Tracheoesophageal puncture and voice prosthesis placement is the preferred method of voice restoration following total laryngectomy. Although this is a safe and effective means of optimizing voice, severe complications can occur. We present the case of a patient who developed cerebritis and ventriculitis secondary to a tracheoesophageal prosthesis eroding his cervical vertebrae 20 years following pharyngo-laryngo-esophagectomy. Despite optimal antimicrobial therapy, he deteriorated and succumbed to his disease. Although tracheoesophageal prostheses are a safe and effective means of voice restoration, life-threatening complications can occur.
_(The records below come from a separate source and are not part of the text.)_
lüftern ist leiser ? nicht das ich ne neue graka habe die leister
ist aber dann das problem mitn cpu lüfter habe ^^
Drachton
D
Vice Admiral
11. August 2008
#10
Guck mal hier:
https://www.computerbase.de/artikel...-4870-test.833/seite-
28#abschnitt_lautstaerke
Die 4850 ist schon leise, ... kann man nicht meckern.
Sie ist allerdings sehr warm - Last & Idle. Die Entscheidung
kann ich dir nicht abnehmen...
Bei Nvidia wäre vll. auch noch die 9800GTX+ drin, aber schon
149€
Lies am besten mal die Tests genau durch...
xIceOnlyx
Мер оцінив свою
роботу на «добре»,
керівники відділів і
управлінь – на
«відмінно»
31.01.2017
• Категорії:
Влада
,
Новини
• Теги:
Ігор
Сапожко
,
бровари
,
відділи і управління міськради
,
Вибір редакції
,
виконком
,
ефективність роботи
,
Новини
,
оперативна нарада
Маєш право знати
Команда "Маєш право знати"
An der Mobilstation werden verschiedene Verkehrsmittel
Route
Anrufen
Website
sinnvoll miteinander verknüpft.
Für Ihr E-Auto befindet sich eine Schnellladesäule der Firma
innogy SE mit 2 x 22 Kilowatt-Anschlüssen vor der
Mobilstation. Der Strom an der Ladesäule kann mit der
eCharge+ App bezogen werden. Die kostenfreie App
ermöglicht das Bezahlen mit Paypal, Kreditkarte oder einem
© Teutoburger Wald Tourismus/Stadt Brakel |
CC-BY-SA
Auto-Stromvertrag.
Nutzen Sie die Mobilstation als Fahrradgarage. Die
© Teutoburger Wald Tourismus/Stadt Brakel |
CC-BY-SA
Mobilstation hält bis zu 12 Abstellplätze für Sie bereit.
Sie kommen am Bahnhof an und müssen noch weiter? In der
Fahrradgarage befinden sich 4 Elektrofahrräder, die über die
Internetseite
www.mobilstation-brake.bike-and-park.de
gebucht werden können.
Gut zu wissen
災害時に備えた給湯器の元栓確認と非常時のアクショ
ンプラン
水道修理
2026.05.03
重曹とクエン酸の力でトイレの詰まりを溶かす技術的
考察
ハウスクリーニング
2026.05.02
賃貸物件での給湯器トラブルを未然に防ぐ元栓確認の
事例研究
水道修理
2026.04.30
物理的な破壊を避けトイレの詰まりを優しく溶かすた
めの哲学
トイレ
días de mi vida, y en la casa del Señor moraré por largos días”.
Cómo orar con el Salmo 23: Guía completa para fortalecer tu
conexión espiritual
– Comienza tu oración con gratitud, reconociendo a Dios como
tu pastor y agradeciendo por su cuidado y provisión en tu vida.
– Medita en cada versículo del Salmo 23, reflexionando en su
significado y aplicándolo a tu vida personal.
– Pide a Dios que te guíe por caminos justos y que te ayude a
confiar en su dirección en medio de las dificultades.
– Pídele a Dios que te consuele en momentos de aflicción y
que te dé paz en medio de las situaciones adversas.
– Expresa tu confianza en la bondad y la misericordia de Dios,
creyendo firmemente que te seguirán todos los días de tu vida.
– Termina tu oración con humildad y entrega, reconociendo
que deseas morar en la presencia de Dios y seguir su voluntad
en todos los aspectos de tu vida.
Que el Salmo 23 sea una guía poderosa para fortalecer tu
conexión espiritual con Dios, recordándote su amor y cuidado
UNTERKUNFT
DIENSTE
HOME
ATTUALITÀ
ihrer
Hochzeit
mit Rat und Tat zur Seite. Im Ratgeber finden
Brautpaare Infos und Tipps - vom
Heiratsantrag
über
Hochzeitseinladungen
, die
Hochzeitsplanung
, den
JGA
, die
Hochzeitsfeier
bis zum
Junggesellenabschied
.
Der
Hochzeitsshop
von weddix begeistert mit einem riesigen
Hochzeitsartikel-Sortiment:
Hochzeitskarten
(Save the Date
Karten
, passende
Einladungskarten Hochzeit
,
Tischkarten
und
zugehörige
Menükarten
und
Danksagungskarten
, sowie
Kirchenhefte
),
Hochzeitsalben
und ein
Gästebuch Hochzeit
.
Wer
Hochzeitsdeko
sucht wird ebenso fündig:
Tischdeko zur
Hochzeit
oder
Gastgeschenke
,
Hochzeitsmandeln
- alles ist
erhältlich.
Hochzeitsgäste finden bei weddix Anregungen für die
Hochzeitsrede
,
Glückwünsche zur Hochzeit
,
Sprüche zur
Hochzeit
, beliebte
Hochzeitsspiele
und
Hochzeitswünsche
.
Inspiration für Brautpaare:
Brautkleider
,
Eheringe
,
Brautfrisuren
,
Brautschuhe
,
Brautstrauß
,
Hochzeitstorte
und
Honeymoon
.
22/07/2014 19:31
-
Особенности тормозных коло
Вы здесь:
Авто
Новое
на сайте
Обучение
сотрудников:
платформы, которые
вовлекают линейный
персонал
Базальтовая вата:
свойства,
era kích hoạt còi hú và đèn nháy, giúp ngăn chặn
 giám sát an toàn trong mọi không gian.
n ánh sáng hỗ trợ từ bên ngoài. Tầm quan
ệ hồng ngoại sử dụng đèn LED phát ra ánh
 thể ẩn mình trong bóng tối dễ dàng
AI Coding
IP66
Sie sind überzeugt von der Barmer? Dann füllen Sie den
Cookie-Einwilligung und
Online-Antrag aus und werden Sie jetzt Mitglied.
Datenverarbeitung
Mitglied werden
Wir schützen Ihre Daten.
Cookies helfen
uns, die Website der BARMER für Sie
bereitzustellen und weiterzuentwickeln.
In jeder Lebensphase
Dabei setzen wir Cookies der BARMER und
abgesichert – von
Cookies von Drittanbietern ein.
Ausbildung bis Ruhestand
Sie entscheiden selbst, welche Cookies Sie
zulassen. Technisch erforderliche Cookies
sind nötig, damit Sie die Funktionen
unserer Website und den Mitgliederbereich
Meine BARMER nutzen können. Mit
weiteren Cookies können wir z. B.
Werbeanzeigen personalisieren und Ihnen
This case report highlights a rare but severe case of cervical osteomyelitis, epidural abscess, and cerebritis and ventriculitis secondary to tracheoesophageal prosthesis. Clinicians must be aware of this severe complication in postlaryngectomy patients with tracheoesophageal prostheses.

Introduction

Tracheoesophageal puncture and voice prosthesis placement allows laryngectomy patients to generate intelligible speech but requires continuous care and maintenance. Severe systemic infections secondary to tracheoesophageal prosthesis (TEP) are rare. We describe the case of cerebritis and pyogenic ventriculitis secondary to TEP.

Case report

A 70-year-old male laryngectomy patient presented to the Emergency Department with a 3-day history of back pain, fever, and purulent discharge from his laryngectomy stoma. The patient was under routine clinical surveillance for 20 years following a pharyngo-laryngo-esophagectomy, gastric pull-up reconstruction, bilateral neck dissection, and adjuvant chemoradiotherapy for a pT4aN0M0 hypopharyngeal malignancy. Notably, the patient had recently been admitted to hospital with a spontaneous pharyngocutaneous fistula adjacent to his laryngectomy stoma, which was being managed conservatively with culture-directed antimicrobial therapy and wound care. Biopsy and magnetic resonance imaging (MRI) neck showed no evidence of a locoregional cancer recurrence.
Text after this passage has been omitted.